Smith’s primary concern about potential expansion to the College Football Playoff appears to be the health of the players. A championship contender is already set to play 14 to 15 games in a single season (12 regular season games, conference championship game if applicable, one semifinal game and national championship game), and expanding to the length of an NFL season at this level is not something Smith feels would be a good idea.
“Could they (play one)? Sure,” Smith said Tuesday at the Big Ten spring meetings (He also said he expects Braxton Miller to stay at Ohio State in 2015). “Would we have had significant injuries? No doubt. We had a nice gap between the Big Ten championship game and the Sugar Bowl. But we still had guys recovering from playing the gauntlet of the regular season.”
The health and safety of the players has been a big topic in recent years, so it comes as no surprise there might be some hesitation to expand the postseason by at least one more round because of it. Remember, the players are not paid to play (beyond the value of a scholarship), and schools are preparing to offer more in total cost of attendance packages and more through the age of autonomy.
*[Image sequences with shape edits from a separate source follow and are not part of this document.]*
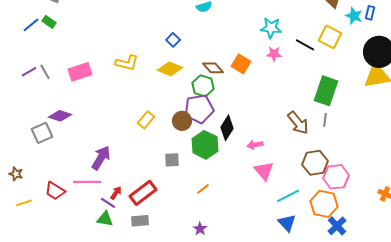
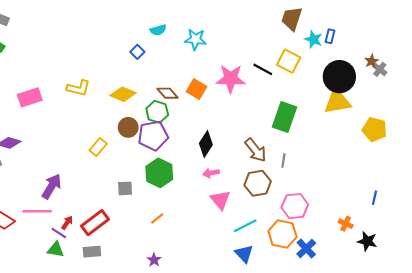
cyan star: (271, 28) -> (195, 39), moved
blue square: (173, 40) -> (137, 52), moved
pink star: (274, 54) -> (231, 79), size x1.8
gray line: (325, 120) -> (283, 160), moved
brown circle: (182, 121) -> (128, 127), moved
black diamond: (227, 128) -> (206, 144), moved
brown hexagon: (315, 163) -> (258, 183), moved
blue cross: (337, 226) -> (306, 248), moved

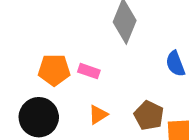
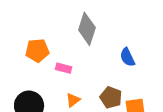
orange pentagon: (54, 70) -> (37, 50), moved

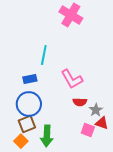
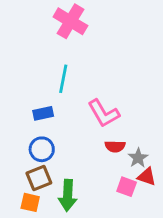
pink cross: (71, 15) -> (70, 21), moved
blue circle: (29, 104) -> (42, 149), size x0.7
orange square: (21, 141) -> (30, 202), turned -32

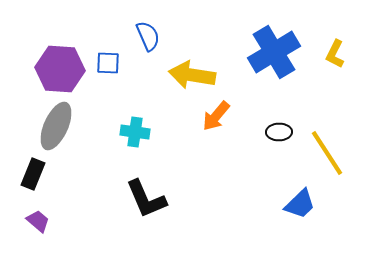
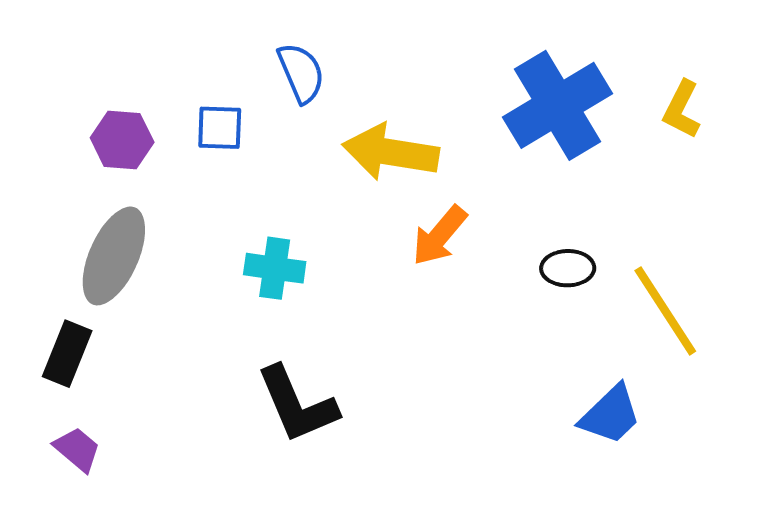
purple hexagon: (60, 69) -> (122, 140), size x0.6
The College Football Playoff cooked up some massive TV numbers and the revenue generated from it was nice as well. You would think there would be some financial incentive to expand the playoff field by one more round, and the calls for expansion are already firing up (they were growing before the completion of one year of the new system), but the company line coming from the College Football Playoff is it remains committed to a four-team format for the duration of the current contract (so 11 more years of four-team playoffs).
The playoff is very likely to expand at one point. It is more a question of “When,” not “If.”